All lines from the one including "Segment anything that" to the bottom of the entries below should be repeated exactly, both ends kept.

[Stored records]
━━━

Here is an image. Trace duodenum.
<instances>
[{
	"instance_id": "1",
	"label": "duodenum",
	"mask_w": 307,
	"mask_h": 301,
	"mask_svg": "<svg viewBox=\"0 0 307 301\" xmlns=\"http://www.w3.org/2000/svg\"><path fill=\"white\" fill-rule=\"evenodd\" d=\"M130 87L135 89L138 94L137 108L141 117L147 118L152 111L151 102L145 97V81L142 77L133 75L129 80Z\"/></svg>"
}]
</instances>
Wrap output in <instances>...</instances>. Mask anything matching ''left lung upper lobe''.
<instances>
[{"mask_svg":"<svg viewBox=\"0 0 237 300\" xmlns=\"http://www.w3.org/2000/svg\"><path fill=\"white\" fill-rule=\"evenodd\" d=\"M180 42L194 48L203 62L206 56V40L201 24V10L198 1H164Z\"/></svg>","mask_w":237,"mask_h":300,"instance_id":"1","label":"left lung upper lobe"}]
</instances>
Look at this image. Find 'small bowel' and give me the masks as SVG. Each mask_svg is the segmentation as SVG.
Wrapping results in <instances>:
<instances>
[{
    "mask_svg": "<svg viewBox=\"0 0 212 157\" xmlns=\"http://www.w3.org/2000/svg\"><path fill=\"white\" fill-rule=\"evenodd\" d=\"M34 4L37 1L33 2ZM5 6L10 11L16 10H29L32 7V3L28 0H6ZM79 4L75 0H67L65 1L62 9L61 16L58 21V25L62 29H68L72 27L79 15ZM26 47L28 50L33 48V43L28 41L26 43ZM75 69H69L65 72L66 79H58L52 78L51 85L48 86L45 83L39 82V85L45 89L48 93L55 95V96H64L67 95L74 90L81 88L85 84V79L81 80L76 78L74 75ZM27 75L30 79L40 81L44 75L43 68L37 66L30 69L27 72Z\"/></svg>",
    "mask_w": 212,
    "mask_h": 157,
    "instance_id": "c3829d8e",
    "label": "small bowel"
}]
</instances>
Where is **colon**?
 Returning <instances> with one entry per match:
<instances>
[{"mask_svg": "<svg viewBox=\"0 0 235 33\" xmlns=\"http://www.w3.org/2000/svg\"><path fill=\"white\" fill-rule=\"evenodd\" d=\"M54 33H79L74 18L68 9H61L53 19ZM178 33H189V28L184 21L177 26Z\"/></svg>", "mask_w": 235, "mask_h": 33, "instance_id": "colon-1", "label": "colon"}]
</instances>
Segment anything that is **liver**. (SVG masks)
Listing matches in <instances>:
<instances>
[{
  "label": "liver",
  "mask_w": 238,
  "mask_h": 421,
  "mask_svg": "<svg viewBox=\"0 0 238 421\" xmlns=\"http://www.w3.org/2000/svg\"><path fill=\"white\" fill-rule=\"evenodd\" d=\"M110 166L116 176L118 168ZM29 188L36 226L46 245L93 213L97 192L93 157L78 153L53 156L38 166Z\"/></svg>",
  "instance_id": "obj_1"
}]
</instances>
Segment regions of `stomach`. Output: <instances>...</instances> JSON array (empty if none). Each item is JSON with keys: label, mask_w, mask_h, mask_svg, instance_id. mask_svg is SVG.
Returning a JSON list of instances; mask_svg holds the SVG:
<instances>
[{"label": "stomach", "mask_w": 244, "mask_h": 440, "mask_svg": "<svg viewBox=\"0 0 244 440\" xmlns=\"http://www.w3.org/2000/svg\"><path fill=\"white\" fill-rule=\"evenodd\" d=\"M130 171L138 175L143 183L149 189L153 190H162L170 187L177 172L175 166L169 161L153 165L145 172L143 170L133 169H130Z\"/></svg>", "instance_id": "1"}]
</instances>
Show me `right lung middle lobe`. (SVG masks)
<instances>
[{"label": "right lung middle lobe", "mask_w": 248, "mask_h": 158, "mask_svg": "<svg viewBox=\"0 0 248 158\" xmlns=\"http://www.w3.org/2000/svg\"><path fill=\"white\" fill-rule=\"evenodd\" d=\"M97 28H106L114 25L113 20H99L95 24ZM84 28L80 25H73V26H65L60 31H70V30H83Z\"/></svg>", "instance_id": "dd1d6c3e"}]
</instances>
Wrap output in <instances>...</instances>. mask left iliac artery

━━━

◆ COMPLETED TASK
Segment anything that is **liver**. (SVG masks)
Listing matches in <instances>:
<instances>
[{
  "label": "liver",
  "mask_w": 238,
  "mask_h": 421,
  "mask_svg": "<svg viewBox=\"0 0 238 421\" xmlns=\"http://www.w3.org/2000/svg\"><path fill=\"white\" fill-rule=\"evenodd\" d=\"M110 166L116 176L118 168ZM29 188L36 226L46 245L93 213L97 192L93 157L78 153L53 156L38 166Z\"/></svg>",
  "instance_id": "obj_1"
}]
</instances>
Segment regions of `stomach`. Output: <instances>...</instances> JSON array (empty if none). Each item is JSON with keys: label, mask_w, mask_h, mask_svg, instance_id. mask_svg is SVG.
Returning a JSON list of instances; mask_svg holds the SVG:
<instances>
[{"label": "stomach", "mask_w": 244, "mask_h": 440, "mask_svg": "<svg viewBox=\"0 0 244 440\" xmlns=\"http://www.w3.org/2000/svg\"><path fill=\"white\" fill-rule=\"evenodd\" d=\"M130 171L138 175L143 183L149 189L153 190H162L170 187L177 172L175 166L169 161L153 165L145 172L143 170L133 169H130Z\"/></svg>", "instance_id": "1"}]
</instances>
Show me `right lung middle lobe`. (SVG masks)
<instances>
[{"label": "right lung middle lobe", "mask_w": 248, "mask_h": 158, "mask_svg": "<svg viewBox=\"0 0 248 158\" xmlns=\"http://www.w3.org/2000/svg\"><path fill=\"white\" fill-rule=\"evenodd\" d=\"M97 28H106L114 25L113 20H99L95 24ZM84 28L80 25H73V26H65L60 31H70V30H83Z\"/></svg>", "instance_id": "dd1d6c3e"}]
</instances>
Wrap output in <instances>...</instances>. mask left iliac artery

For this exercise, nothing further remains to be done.